Last fall we discussed our journey to 1 billion chat messages stored and how we used Elasticsearch to get there. By April we’d already surpassed 2 billion messages and our growth rate only continues to increase. Unfortunately all this growth has highlighted flaws in our initial Elasticsearch setup.

When we first migrated to Elasticsearch we were under time pressure from a dying CouchDB architecture and did not have the time to evaluate as many design options as we would have liked. In the end we chose a model that was easy to roll out but did not have great performance. In the graph below you can see that requests to load uncached history could take many seconds:

Average response times between 500ms-1000ms with spikes as high as 6000ms!

Identifying our problem

Obviously taking this long to fetch data is not acceptable, so we started investigating.

Hipchat Y U SO SLOW

What we found was a simple problem that had been compounded by the sheer data size we were now working with. With CouchDB we had stored our datetime field as a string and built views around it to do efficient range queries; something it did very well and with little memory usage.

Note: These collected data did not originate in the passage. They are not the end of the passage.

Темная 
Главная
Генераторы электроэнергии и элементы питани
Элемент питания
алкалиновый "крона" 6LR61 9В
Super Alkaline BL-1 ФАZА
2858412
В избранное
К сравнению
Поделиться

So why did this cause such a performance problem for Elasticsearch?

Well, an old and incorrect design decision resulted in us storing datetime values in a way that was close to ISO 8601, but not entirely the same. This custom format posed no problem for CouchDB as it treated it as any other sortable string.

On the other hand, Elasticsearch keeps as much of your data in memory as possible, including the field you sort by. Since we were using these long datetime strings it needed much memory to store them: up to 18GB across our 16 nodes.

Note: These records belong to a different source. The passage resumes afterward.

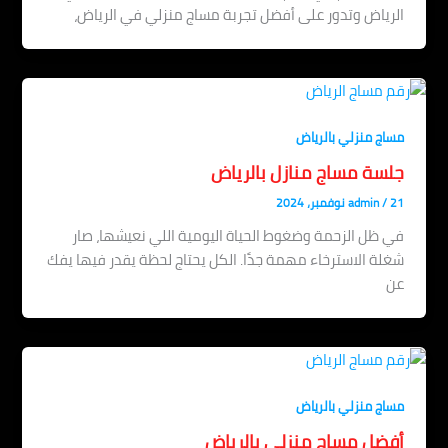
الرياض وتدور على أفضل تجربة مساج منزلي في الرياض،
مساج منزلي بالرياض
جلسة مساج منازل بالرياض
21 نوفمبر، 2024
/
admin
في ظل الزحمة وضغوط الحياة اليومية اللي نعيشها، صار
شغلة الاسترخاء مهمة جدًا. الكل يحتاج لحظة يقدر فيها يفك
عن
مساج منزلي بالرياض
أفضل مساج منزلي بالرياض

In addition, all of our in app history queries use a range filter so we can request history between two datetimes. For Elasticsearch to answer this query it had to load all the datetime fields from disk to memory for the query, compute the range, and then throw away the data it didn’t need.

As you can imagine, this resulted in high disk usage and cpu wait i/o;

But as we mentioned earlier, Elasticsearch stores this datetime field in memory, so why can’t it use that data (known as field data) instead of going to disk? It turns out that it can, but only if you are using a numeric range for your index, and we were using these custom datetime strings.

Kick off the reindexing!

Once we identified this problem we tweaked our index mapping so it would store our datetime field as a datetime type (with our custom format) so all new data would get stored correctly. We leveraged Elasticsearch’s ability to store a multi-field which meant we were able to keep our old string datetimes around for backwards compatibility. But what about the old data? Since Elasticsearch does not support mapping a change onto an old index, we’d need to reindex all of our old data to a new set of indices and create aliases for them. And since our cluster was under so much IO load during normal usage we needed to do this reindexing on nights and weekends when resources were available. There were around 100 indices to rebuild and the larger ones took up 12+ hours.

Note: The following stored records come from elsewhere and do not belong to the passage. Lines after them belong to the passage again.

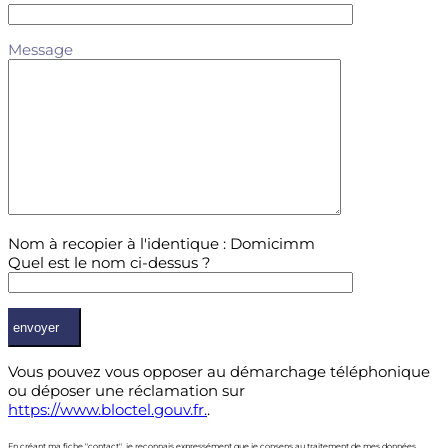
Message
Nom à recopier à l'identique : Domicimm
Quel est le nom ci-dessus ?
Vous pouvez vous opposer au démarchage téléphonique
ou déposer une réclamation sur
https://www.bloctel.gouv.fr.
.
En créant ma fiche "contact", je reconnais expressément que je consens au traitement de mes données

Elasticsearch helped this process by providing helper methods in their client library to assist in our reindexing. We also built a custom script around their Python client to automate the process and ensure we caused no downtime or lost data. We hope to share this script in the future.

The fruits of our labor

Once we finished reindexing we switched our query to use numeric_ranges and the results were well worth the work:

Going from 1-5s to sub-200ms queries (and data transfer)

So the big takeaway from this experience for us was that while Elasticsearch dynamic mapping is great for getting you started quickly, it can handcuff you as you as you scale.  All of our new projects with Elasticsearch use explicit mapping templates so we know our data structure and can write queries that take advantage of them. We expect to see far more consistent and predictable performance as we race towards 10 billion messages stored.

We’d love be able to make another order of magnitude performance improvement to our Elasticsearch setup and ditch our intermediate Redis cache entirely. Sound fun to you too? We’re hiring! https://www.hipchat.com/jobs

zuhaib

HipChat + Elasticsearch guest list expanded

By zuhaib | 1 year ago | 1 Comment

You want it – You got it

75 more slots to attend SF Elasticsearch’s Meetup on November 18th

Capacity reached! But we will be recording the talk and sharing it with the Elasticsearch community.

At HipChat, we’re big fans of Elasticsearch. It’s helped us scale our infrastructure. The title of this talk will be “Heavy Lifting: How HipChat Scaled to 1 Billion Messages.”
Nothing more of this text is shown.